The deadline for Tulane University’s $1 million Nitrogen Reduction Challenge is less than a week away.
The Tulane challenge team is seeking in-field solutions to reduce nitrogen runoff, with the goal of combatting hypoxia and “dead zones.” Hypoxia is a deadly deficiency of oxygen that creates annual “dead zones” in the world’s lakes and oceans, killing marine life and threatening the economies of coastal regions, including the Gulf of Mexico, which is the second-largest dead zone in the world.
The $1 million cash prize will be given to the team that presents the best solution to combat hypoxia.
“I believe a market-based solution which rewards innovation and risk taking has the potential to create a sustainable and significant new technology for addressing hypoxia.”
All interested groups are required to register by the extended deadline of Aug. 15 at challenge.tulane.edu. The registration process consists of name, biography and a one-page abstract.
International competitors, including for-profit companies, non-profits, government agencies, farmers, universities, individuals, or any combination thereof, are encouraged to apply.
Up to five semi-finalists will be selected by November 2016 and provided a plot of farmland in northeast Louisiana to field test their innovation.

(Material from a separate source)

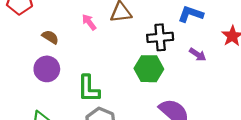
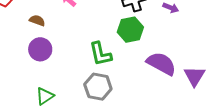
green L-shape: (89, 89) -> (100, 54), moved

The winning entry, which must maintain or increase agricultural yields while reducing nutrient runoff, will be selected by the National Challenge Advisory Committee and awarded the grand prize in December 2017.
The Tulane Nitrogen Reduction Challenge is funded by Phyllis Taylor, president of the Patrick F. Taylor Foundation and a member of the Board of Tulane.
“I believe a market-based solution which rewards innovation and risk taking has the potential to create a sustainable and significant new technology for addressing hypoxia,” Taylor said.
“I've been traveling the country recruiting and networking with potential teams to ensure quality and diverse competitors register,” Challenge Director Leah Berger Jensen said. “I simply cannot wait to see what types of innovations come out of this Challenge.”